Abends herrscht in dieser Ecke von Cisternino reges Leben. Die Via San Quirico entlang der alten Stadtmauer ist eine kleine Barmeile mit fantastischer Aussicht. Die Stadtmauer wurde im 14. Jahrhundert gebaut, um die wachsende Stadt zu schützen. Im Laufe der Jahrhunderte ist sie mit den Gebäuden regelrecht verwachsen. So stammen Teile des Palazzo Amati mit seinen auffälligen Balkonen und der Torre Amati noch aus den alten Mauern.
Bère Vecchie – der älteste Ortsteil
Nur ein paar Schritte weiter, am Park der San Quirico-Kirche, kannst du noch einmal eine fantastische Aussicht auf das Itria-Tal genießen. Wir biegen aber lieber ab in die Altstadt, wo wir das winkelige Gassengewirr des Viertels Bère Vecchie erkunden wollen. Es ist der älteste Stadtteil von Cisternino. Hier ist das Centro Storico ein echter Traum aus schmalen Gassen mit blumengeschmückten Innenhöfen, abenteuerlichen Treppen und schiefen Häuschen.
Kulinarischer Tipp: Orecchiette
Zu den Spezialitäten von Cisternino gehören auch die Orecchiette. Jene kleinen Nudeln in Öhrchenform, die in ganz Apulien auf den Tisch kommen. Cisternino widmet der Pasta jedes Jahr im August ein eigenes Fest. Bei der Sagra delle Orecchiette kannst du die Nudeln in allen erdenklichen Variationen probieren – mit klassischem Ragù und Cacioricotta, Cime di Rapa oder – ganz einfach und nicht weniger schmackhaft – mit Tomaten und Basilikum.

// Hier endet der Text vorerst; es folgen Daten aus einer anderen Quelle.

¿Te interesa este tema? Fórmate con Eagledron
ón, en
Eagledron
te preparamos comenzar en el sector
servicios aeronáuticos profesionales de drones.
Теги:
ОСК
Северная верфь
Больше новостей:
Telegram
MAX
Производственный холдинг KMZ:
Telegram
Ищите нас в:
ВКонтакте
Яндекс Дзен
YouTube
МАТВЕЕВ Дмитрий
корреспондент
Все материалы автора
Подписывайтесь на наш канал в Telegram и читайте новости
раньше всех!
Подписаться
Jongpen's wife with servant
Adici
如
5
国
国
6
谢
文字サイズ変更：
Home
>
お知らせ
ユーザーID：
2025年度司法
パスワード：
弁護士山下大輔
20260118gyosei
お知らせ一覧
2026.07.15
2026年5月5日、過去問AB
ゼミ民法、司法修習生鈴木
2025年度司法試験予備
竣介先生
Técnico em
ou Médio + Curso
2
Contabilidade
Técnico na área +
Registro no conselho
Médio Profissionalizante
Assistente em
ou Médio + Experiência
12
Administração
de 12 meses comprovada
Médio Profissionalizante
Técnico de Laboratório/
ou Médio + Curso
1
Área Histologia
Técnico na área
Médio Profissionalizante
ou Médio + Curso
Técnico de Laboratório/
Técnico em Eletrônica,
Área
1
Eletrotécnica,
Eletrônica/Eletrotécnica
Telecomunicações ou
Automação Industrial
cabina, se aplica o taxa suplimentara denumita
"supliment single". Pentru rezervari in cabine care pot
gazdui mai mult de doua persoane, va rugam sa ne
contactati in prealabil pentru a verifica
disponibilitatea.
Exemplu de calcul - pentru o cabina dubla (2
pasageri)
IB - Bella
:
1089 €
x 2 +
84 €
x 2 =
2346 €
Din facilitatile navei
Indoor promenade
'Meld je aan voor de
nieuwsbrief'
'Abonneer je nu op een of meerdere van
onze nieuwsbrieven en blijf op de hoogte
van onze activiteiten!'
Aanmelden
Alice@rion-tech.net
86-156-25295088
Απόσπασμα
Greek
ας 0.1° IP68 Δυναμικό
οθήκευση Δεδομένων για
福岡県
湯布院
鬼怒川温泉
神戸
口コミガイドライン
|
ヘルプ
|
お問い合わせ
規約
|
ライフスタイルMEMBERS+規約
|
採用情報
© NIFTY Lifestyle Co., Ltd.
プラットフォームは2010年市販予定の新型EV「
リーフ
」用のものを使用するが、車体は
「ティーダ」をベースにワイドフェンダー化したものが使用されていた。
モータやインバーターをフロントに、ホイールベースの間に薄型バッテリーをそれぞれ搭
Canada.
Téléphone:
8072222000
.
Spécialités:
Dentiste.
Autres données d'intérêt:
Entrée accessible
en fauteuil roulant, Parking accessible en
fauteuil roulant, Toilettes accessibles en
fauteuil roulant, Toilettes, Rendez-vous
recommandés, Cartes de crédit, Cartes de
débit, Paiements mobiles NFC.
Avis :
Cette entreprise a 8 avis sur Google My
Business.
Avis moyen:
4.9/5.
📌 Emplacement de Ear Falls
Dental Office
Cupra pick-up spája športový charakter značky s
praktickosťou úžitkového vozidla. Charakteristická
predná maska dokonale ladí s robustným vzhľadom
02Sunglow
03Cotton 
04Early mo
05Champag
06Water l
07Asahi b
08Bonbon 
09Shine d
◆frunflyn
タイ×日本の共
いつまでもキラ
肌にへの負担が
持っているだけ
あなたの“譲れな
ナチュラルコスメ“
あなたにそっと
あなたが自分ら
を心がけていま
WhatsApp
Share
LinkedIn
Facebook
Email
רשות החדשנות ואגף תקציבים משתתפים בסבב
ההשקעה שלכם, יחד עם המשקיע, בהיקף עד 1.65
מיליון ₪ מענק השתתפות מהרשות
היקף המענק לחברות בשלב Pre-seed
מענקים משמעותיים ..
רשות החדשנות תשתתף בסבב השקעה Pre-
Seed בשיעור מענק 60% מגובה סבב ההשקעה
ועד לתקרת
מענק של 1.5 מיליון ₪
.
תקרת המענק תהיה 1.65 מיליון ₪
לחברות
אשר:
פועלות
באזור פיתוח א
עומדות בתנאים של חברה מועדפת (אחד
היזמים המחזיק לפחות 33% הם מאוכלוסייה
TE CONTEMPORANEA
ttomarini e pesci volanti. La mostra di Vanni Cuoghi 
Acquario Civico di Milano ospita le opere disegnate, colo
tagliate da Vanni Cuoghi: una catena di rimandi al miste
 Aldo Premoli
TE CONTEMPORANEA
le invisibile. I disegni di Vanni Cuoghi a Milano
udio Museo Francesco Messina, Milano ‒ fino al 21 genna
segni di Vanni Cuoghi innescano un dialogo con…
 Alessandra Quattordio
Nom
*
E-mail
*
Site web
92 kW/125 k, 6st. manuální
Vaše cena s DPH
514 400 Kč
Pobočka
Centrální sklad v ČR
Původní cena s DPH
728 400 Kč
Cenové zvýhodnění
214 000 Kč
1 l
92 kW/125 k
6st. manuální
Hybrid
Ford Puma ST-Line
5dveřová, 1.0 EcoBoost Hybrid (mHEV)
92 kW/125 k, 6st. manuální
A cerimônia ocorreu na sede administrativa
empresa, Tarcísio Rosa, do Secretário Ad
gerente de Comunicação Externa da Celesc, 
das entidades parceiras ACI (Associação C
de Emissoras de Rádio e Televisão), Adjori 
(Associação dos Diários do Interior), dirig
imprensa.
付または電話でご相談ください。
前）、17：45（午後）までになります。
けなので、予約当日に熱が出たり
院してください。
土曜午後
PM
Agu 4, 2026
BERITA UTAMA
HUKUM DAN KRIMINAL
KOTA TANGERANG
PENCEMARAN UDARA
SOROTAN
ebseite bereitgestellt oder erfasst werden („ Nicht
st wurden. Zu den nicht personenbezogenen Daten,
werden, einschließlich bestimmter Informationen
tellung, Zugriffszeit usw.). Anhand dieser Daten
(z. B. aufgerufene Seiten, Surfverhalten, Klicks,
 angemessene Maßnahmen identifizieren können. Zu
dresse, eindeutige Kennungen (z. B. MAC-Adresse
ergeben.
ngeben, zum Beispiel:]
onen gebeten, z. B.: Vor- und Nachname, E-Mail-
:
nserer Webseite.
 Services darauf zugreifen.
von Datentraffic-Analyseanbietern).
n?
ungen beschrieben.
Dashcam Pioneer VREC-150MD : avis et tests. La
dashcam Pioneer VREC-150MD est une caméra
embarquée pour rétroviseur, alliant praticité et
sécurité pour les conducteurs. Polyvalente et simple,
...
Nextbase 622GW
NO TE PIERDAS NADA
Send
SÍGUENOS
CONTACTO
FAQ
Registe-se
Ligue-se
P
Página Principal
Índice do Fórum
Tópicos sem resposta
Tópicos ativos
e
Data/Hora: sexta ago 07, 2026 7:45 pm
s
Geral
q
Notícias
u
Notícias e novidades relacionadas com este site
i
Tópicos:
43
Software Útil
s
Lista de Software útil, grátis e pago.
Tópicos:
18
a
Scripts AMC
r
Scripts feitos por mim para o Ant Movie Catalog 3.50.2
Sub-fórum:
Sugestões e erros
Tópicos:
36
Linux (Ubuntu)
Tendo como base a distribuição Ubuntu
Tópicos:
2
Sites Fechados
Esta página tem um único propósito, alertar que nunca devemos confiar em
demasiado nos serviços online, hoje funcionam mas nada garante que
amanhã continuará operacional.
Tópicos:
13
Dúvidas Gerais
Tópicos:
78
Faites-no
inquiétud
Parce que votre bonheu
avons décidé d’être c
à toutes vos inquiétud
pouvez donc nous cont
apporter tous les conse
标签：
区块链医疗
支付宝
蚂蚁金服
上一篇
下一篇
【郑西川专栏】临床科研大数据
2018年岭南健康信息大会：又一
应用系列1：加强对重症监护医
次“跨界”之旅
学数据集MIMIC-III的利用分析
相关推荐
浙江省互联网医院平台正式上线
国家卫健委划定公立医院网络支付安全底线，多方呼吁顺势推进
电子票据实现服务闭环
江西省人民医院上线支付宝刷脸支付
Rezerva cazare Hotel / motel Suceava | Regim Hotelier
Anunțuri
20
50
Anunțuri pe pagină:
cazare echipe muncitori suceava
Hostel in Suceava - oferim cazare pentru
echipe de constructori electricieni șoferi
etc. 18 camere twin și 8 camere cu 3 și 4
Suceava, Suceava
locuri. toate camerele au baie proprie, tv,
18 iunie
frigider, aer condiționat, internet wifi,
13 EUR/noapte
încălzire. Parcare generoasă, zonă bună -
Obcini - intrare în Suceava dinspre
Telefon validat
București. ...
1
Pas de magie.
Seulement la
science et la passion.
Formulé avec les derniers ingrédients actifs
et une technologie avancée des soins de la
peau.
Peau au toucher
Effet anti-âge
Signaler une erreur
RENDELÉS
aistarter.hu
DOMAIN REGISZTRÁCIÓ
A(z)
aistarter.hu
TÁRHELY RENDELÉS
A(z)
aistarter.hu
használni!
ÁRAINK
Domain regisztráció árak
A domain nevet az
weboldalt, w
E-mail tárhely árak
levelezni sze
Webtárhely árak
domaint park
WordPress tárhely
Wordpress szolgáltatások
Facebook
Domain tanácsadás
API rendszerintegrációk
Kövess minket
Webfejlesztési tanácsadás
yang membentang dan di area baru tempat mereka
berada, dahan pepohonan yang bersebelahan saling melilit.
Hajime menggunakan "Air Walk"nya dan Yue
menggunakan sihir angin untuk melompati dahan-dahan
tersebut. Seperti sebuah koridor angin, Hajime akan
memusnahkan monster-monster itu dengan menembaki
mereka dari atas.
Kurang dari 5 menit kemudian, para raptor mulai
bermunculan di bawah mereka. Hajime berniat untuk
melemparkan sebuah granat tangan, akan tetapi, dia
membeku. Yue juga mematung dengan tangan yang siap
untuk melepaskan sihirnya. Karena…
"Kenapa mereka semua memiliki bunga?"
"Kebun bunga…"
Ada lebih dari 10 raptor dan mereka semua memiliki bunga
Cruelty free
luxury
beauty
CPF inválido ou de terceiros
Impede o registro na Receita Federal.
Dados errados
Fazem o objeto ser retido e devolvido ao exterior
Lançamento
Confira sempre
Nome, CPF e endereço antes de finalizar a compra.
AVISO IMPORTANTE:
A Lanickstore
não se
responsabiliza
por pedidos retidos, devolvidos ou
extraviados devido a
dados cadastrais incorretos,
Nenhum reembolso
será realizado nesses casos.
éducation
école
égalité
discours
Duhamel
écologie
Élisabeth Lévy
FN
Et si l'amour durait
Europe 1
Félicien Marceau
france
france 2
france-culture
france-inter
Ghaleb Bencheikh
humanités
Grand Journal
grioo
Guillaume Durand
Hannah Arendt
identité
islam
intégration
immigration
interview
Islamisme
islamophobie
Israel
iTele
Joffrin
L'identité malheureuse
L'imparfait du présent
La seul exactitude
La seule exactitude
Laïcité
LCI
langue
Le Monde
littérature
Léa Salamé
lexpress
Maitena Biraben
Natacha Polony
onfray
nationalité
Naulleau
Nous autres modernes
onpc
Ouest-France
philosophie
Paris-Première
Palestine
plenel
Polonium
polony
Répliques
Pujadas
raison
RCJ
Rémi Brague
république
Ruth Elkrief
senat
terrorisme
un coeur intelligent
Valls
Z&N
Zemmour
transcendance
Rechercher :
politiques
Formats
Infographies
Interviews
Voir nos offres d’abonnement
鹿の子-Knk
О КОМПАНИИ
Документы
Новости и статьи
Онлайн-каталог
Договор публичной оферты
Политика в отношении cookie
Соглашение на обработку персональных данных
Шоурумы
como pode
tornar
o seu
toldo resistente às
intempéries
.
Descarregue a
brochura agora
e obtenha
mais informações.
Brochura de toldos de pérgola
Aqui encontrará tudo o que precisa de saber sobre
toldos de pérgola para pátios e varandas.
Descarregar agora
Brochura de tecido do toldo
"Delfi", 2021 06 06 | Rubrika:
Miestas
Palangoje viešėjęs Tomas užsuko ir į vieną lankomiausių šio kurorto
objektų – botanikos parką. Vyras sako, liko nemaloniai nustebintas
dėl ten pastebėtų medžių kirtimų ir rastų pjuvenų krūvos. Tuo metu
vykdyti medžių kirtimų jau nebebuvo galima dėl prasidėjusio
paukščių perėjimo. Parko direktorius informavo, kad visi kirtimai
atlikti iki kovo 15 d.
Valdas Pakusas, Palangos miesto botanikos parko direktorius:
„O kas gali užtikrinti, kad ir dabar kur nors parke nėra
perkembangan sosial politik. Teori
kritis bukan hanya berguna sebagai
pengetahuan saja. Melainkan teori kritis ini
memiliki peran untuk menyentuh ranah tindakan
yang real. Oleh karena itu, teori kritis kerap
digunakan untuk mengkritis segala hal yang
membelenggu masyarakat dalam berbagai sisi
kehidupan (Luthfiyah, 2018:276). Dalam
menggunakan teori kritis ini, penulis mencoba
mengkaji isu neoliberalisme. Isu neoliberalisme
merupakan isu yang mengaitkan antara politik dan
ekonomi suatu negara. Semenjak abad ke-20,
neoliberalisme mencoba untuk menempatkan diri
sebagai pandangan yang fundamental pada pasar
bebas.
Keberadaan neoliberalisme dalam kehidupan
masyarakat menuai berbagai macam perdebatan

Aber aufpassen: die Sagra findet nicht im historischen Zentrum statt, sondern im Ortsteil Caranna, etwa drei Kilometer entfernt.
Rund um die Piazza Vittorio Emanuele
Früher oder später sind wir schließlich dort, wo jeder Besucher in Cisternino landet: an der Piazza Vittorio Emanuele mit dem Uhrenturm Torre dell’Orologio von 1850. In seinem Schatten lädt eine Bar zum Ausspannen ein – mitten im Herz des Ortes. Es ist, was den Reiz von Cisternino ausmacht. Für seine beschauliche Größe hat das Städtchen ein unglaublich breites gastronomisches Angebot. In den verwinkelten Gassen versteckt sich hinter jeder Ecke und Weggabelung eine Trattoria oder Osteria. Und in den kleinen Bars kannst du am frühen Abend einen Aperitif genießen. Das verwandelt Cisternino nicht nur in ein einladendes Ziel für Tagesausflüge, sondern du kannst so auch prima ein paar Tage am Stück in dem Ort genießen.